From a supply chain standpoint, 10 years from now, companies will be more focused on where they can add value. For example, fill–finish lines will use ready-to-use vials rather than having vial washing at the start of the line. This is already occurring, but it will be several years before it really takes hold. We also expect to see more innovation in components and delivery systems, such as retractable needles and the blurring of the line between syringes and cartridges. While the benefits of plastic components compared to glass are documented, we see their higher cost as a significant barrier.
Stauss (Vetter): An important task over the coming years will be to work in close cooperation with packaging suppliers to further align quality parameters in order to achieve higher quality levels throughout the entire supply chain.

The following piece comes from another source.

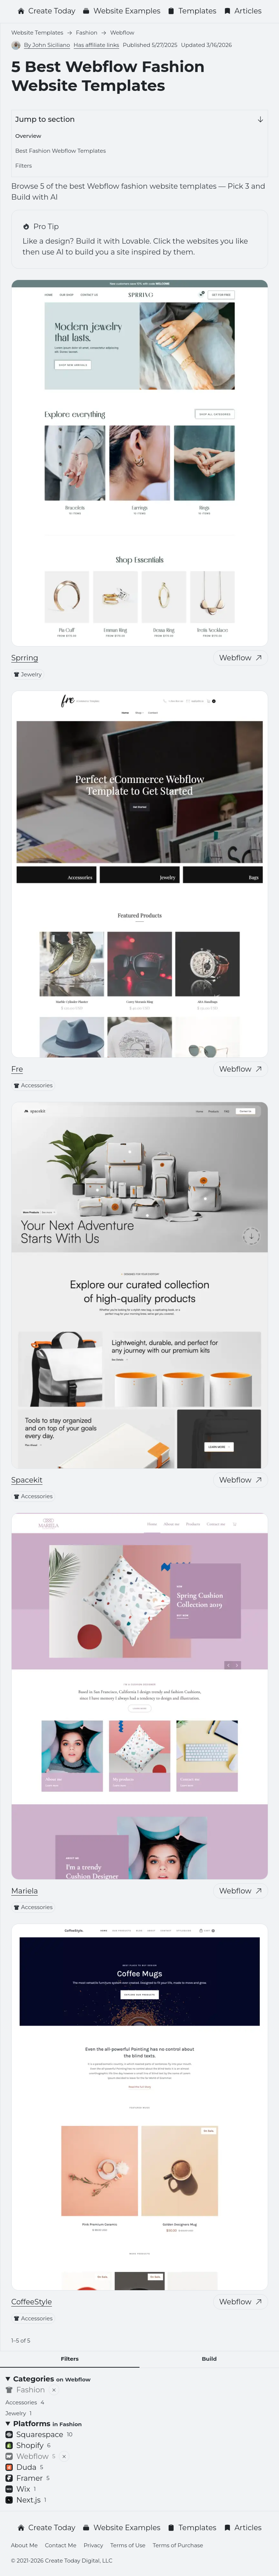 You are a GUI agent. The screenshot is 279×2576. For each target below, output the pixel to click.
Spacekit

For example, using a laser in a cut-to-length process for the manufacture of glass barrels can meet increasing glass-breakage requirements. Another example is in the manufacture of components (e.g., stoppers), in which fully automated visual inspection can be used to check for defects (e.g., particles, inclusions).
PharmTech: What do you think the influence of QbD will be in the upcoming years?
Agalloco: The early adopters of QbD are well ahead of everyone else and making it evident there's much to be gained through it. Regulatory support, and certainly some prodding as well, is pushing the rest of industry to introduce it as a matter of routine. The benefits of QbD are well known, but it requires almost a cultural shift within the industry before it becomes standard practice. Once folks get comfortable with it, they won't want to develop any product or process without it.
Hawkins (Cook): Regulatory authorities are clearly leading this effort, but like anything else, it takes time for everyone to understand how to implement it.